The doctor testified to a changed relationship with his family. He described himself as hard to live with, spending less time with his children, and a lot less time with his wife. He summed it up as "We don't get along as well as I guess as we used to." His wife testified that he had become uncommunicative. He was on a prescribed medication for his stomach difficulties which caused him to awaken a lot at night. There was substantial evidence before the jury.
The majority has reviewed thoroughly and ably the standards which govern appellate review of the amount of a jury verdict. Majority, at 329-32. I need not repeat them, but they lead to the conclusion that we should not disturb the jury verdict.
Comment, however, is appropriate on defendant's claim that the amount should shock the conscience of the court. In its 2-page argument, defendant's only argument is a comparison of this verdict with other cases. As the majority notes: "In Washburn, we emphatically disallowed such comparisons. . . ." (Footnote omitted.) Majority, at 331. Thus, we give no consideration to defendant's argument on this point.
The third challenge is that the verdict was the result of passion and prejudice by the jury. Again, I need not repeat the applicable standards of review fully set out by the majority. Majority, at 332-34. Because defendant makes the same arguments about both of the verdicts, that is, the verdict under the Consumer Protection Act and the verdict under the PLA, the majority's rejection of those arguments under the CPA is equally applicable to the PLA verdict. Therefore, the PLA verdict was not the result of passion and prejudice for those same reasons.

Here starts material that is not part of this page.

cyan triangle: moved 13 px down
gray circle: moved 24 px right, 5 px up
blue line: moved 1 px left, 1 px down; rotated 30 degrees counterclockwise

However, I must note an egregious lack of candor in defendant's argument regarding passion and prejudice. The defendant states: "The trial court, in ruling on the JNOV/new trial motion, stated that the size of the jury's award did `startle' his conscience." Verbatim Report of Proceedings, at 4366. Because of the deference we give the trial court on this question and because a verdict is strengthened by denial of a new trial by the trial court, the above quotation could be highly significant. Washburn v. Beatt Equip. Co., 120 Wn.2d 246, 271, 840 P.2d 860 (1992).
When one goes to the record and reads the entire statement of the trial court, it is obvious that the defendant's statement, quoted above, is at best misleading and more accurately a plain attempt to misrepresent the ruling and to mislead this court. This is what the trial court said: "I'm not able to say that the verdict shocked the conscience of the Court. I will say that it — I blinked and it did startle my conscience. But I can't really say that it shocked my conscience or it was a result of passion or prejudice." Verbatim Report of Proceedings, at 4366. In conclusion, I agree with the majority on every issue, and its disposition of those issues, except as to issue 2 on which I would affirm.
UTTER and JOHNSON, JJ., concur with BRACHTENBACH, J.
Reconsideration denied October 22, 1993.